Nella confusione su Riina e Di Matteo una domanda che è una proposta di Lirio Abbate che, lucido come sempre, invita a trovare soluzioni oltre alle “dimostrazioni”:
Ben venga tutto ciò. Ma se accanto a queste azioni pubbliche e mediatiche si operasse per neutralizzare (il termine va inteso come detenuto da isolare) Totò Riina, forse qualcosa in più si potrebbe ottenere. O evitare. Si sarebbe potuto iniziare, e questo va rivolto al Dap – e Alfano, Bindi e Cancellieri potrebbero sollecitarlo – applicando norme e regolamenti interni al carcere che avrebbero portato a rendere inerme il vecchio padrino di Corleone.
Sarebbe bastato che il Dipartimento per l’amministrazione penitenziaria, viste che le parole del boss possono aver provocato problemi interni al carcere, e non solo, a Riina si sarebbe potuto applicare un decreto in base all’articolo “14 bis” dell’ordinamento penitenziario che restringe ancor di più il carcere duro al quale è sottoposto in base al 41 bis.
Basta questo per mettere in isolamento il capo dei capi per sei mesi. La procura di Palermo l’ha proposto ma per il Dap, in base agli elementi che la direzione del dipartimento dice di aver raccolto, non può essere applicato a Riina.
Ma come, il padrino dal carcere pensa ad una strage, la comunica a un detenuto, che dovrebbe farla arrivare all’esterno, qui i comitati per l’ordine e la sicurezza pubblica fanno alzare il massimo livello di allerta e di protezione perché dicono che il pericolo è imminente tanto da proporre al pm Di Matteo di viaggiare su un carro blindato, e invece i magistrati in servizio al Dap stanno tranquilli, dicono che il 14 bis non si può applicare a chi vuole provocare – dal carcere – questo pericolo per l’ordine pubblico?

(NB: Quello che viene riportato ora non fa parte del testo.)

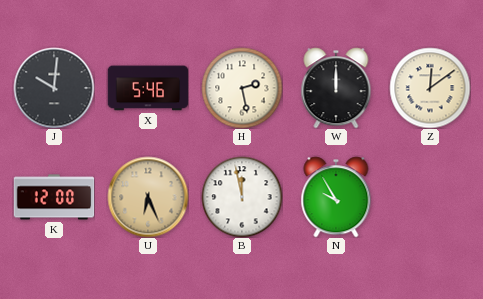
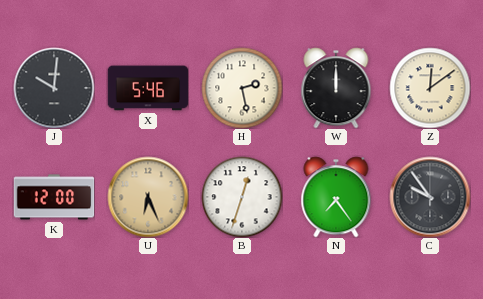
B: 11:58 -> 12:33
N: 9:55 -> 7:24
C: none -> 9:54
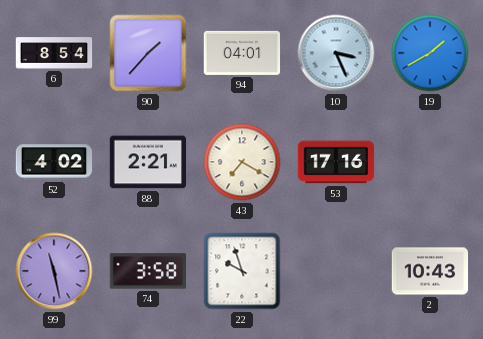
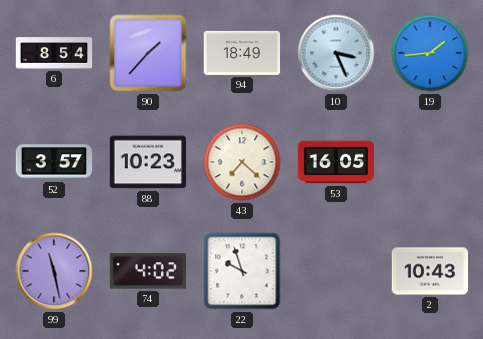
94: 04:01 -> 18:49
19: 1:40 -> 1:44
52: 4:02 -> 3:57
88: 2:21 -> 10:23
43: 7:20 -> 7:22
53: 17:16 -> 16:05
74: 3:58 -> 4:02
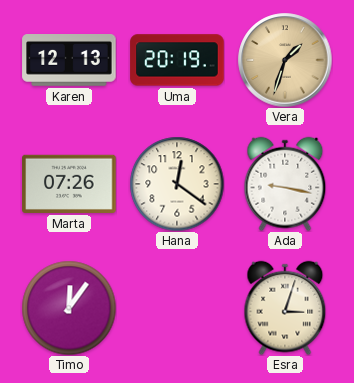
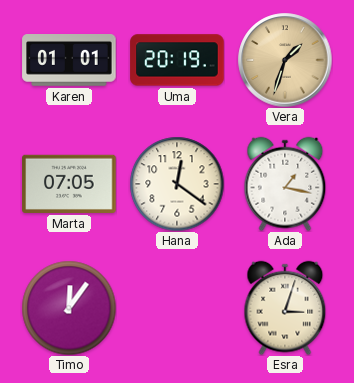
Karen: 12:13 -> 01:01
Marta: 07:26 -> 07:05
Ada: 9:17 -> 1:17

In passato il 14 bis è stato applicato a Leoluca Bagarella (dopo che ha minacciato l’autore di questo articolo durante un’udienza di un processo in cui il boss era imputato) e a Bernardo Provenzano. Isolamento per sei mesi, niente tv e giornali. Quando i difensori di Bagarella impugnarono il decreto davanti ai giudici del tribunale di sorveglianza di Bologna, questi lo hanno rigettarono sottolinenando che: «Data la particolare situazione di apparente movimento ai vertici di Cosa nostra e di cui Bagarella potrebbe ancor far parte, non appare irragionevole la scelta del Dap».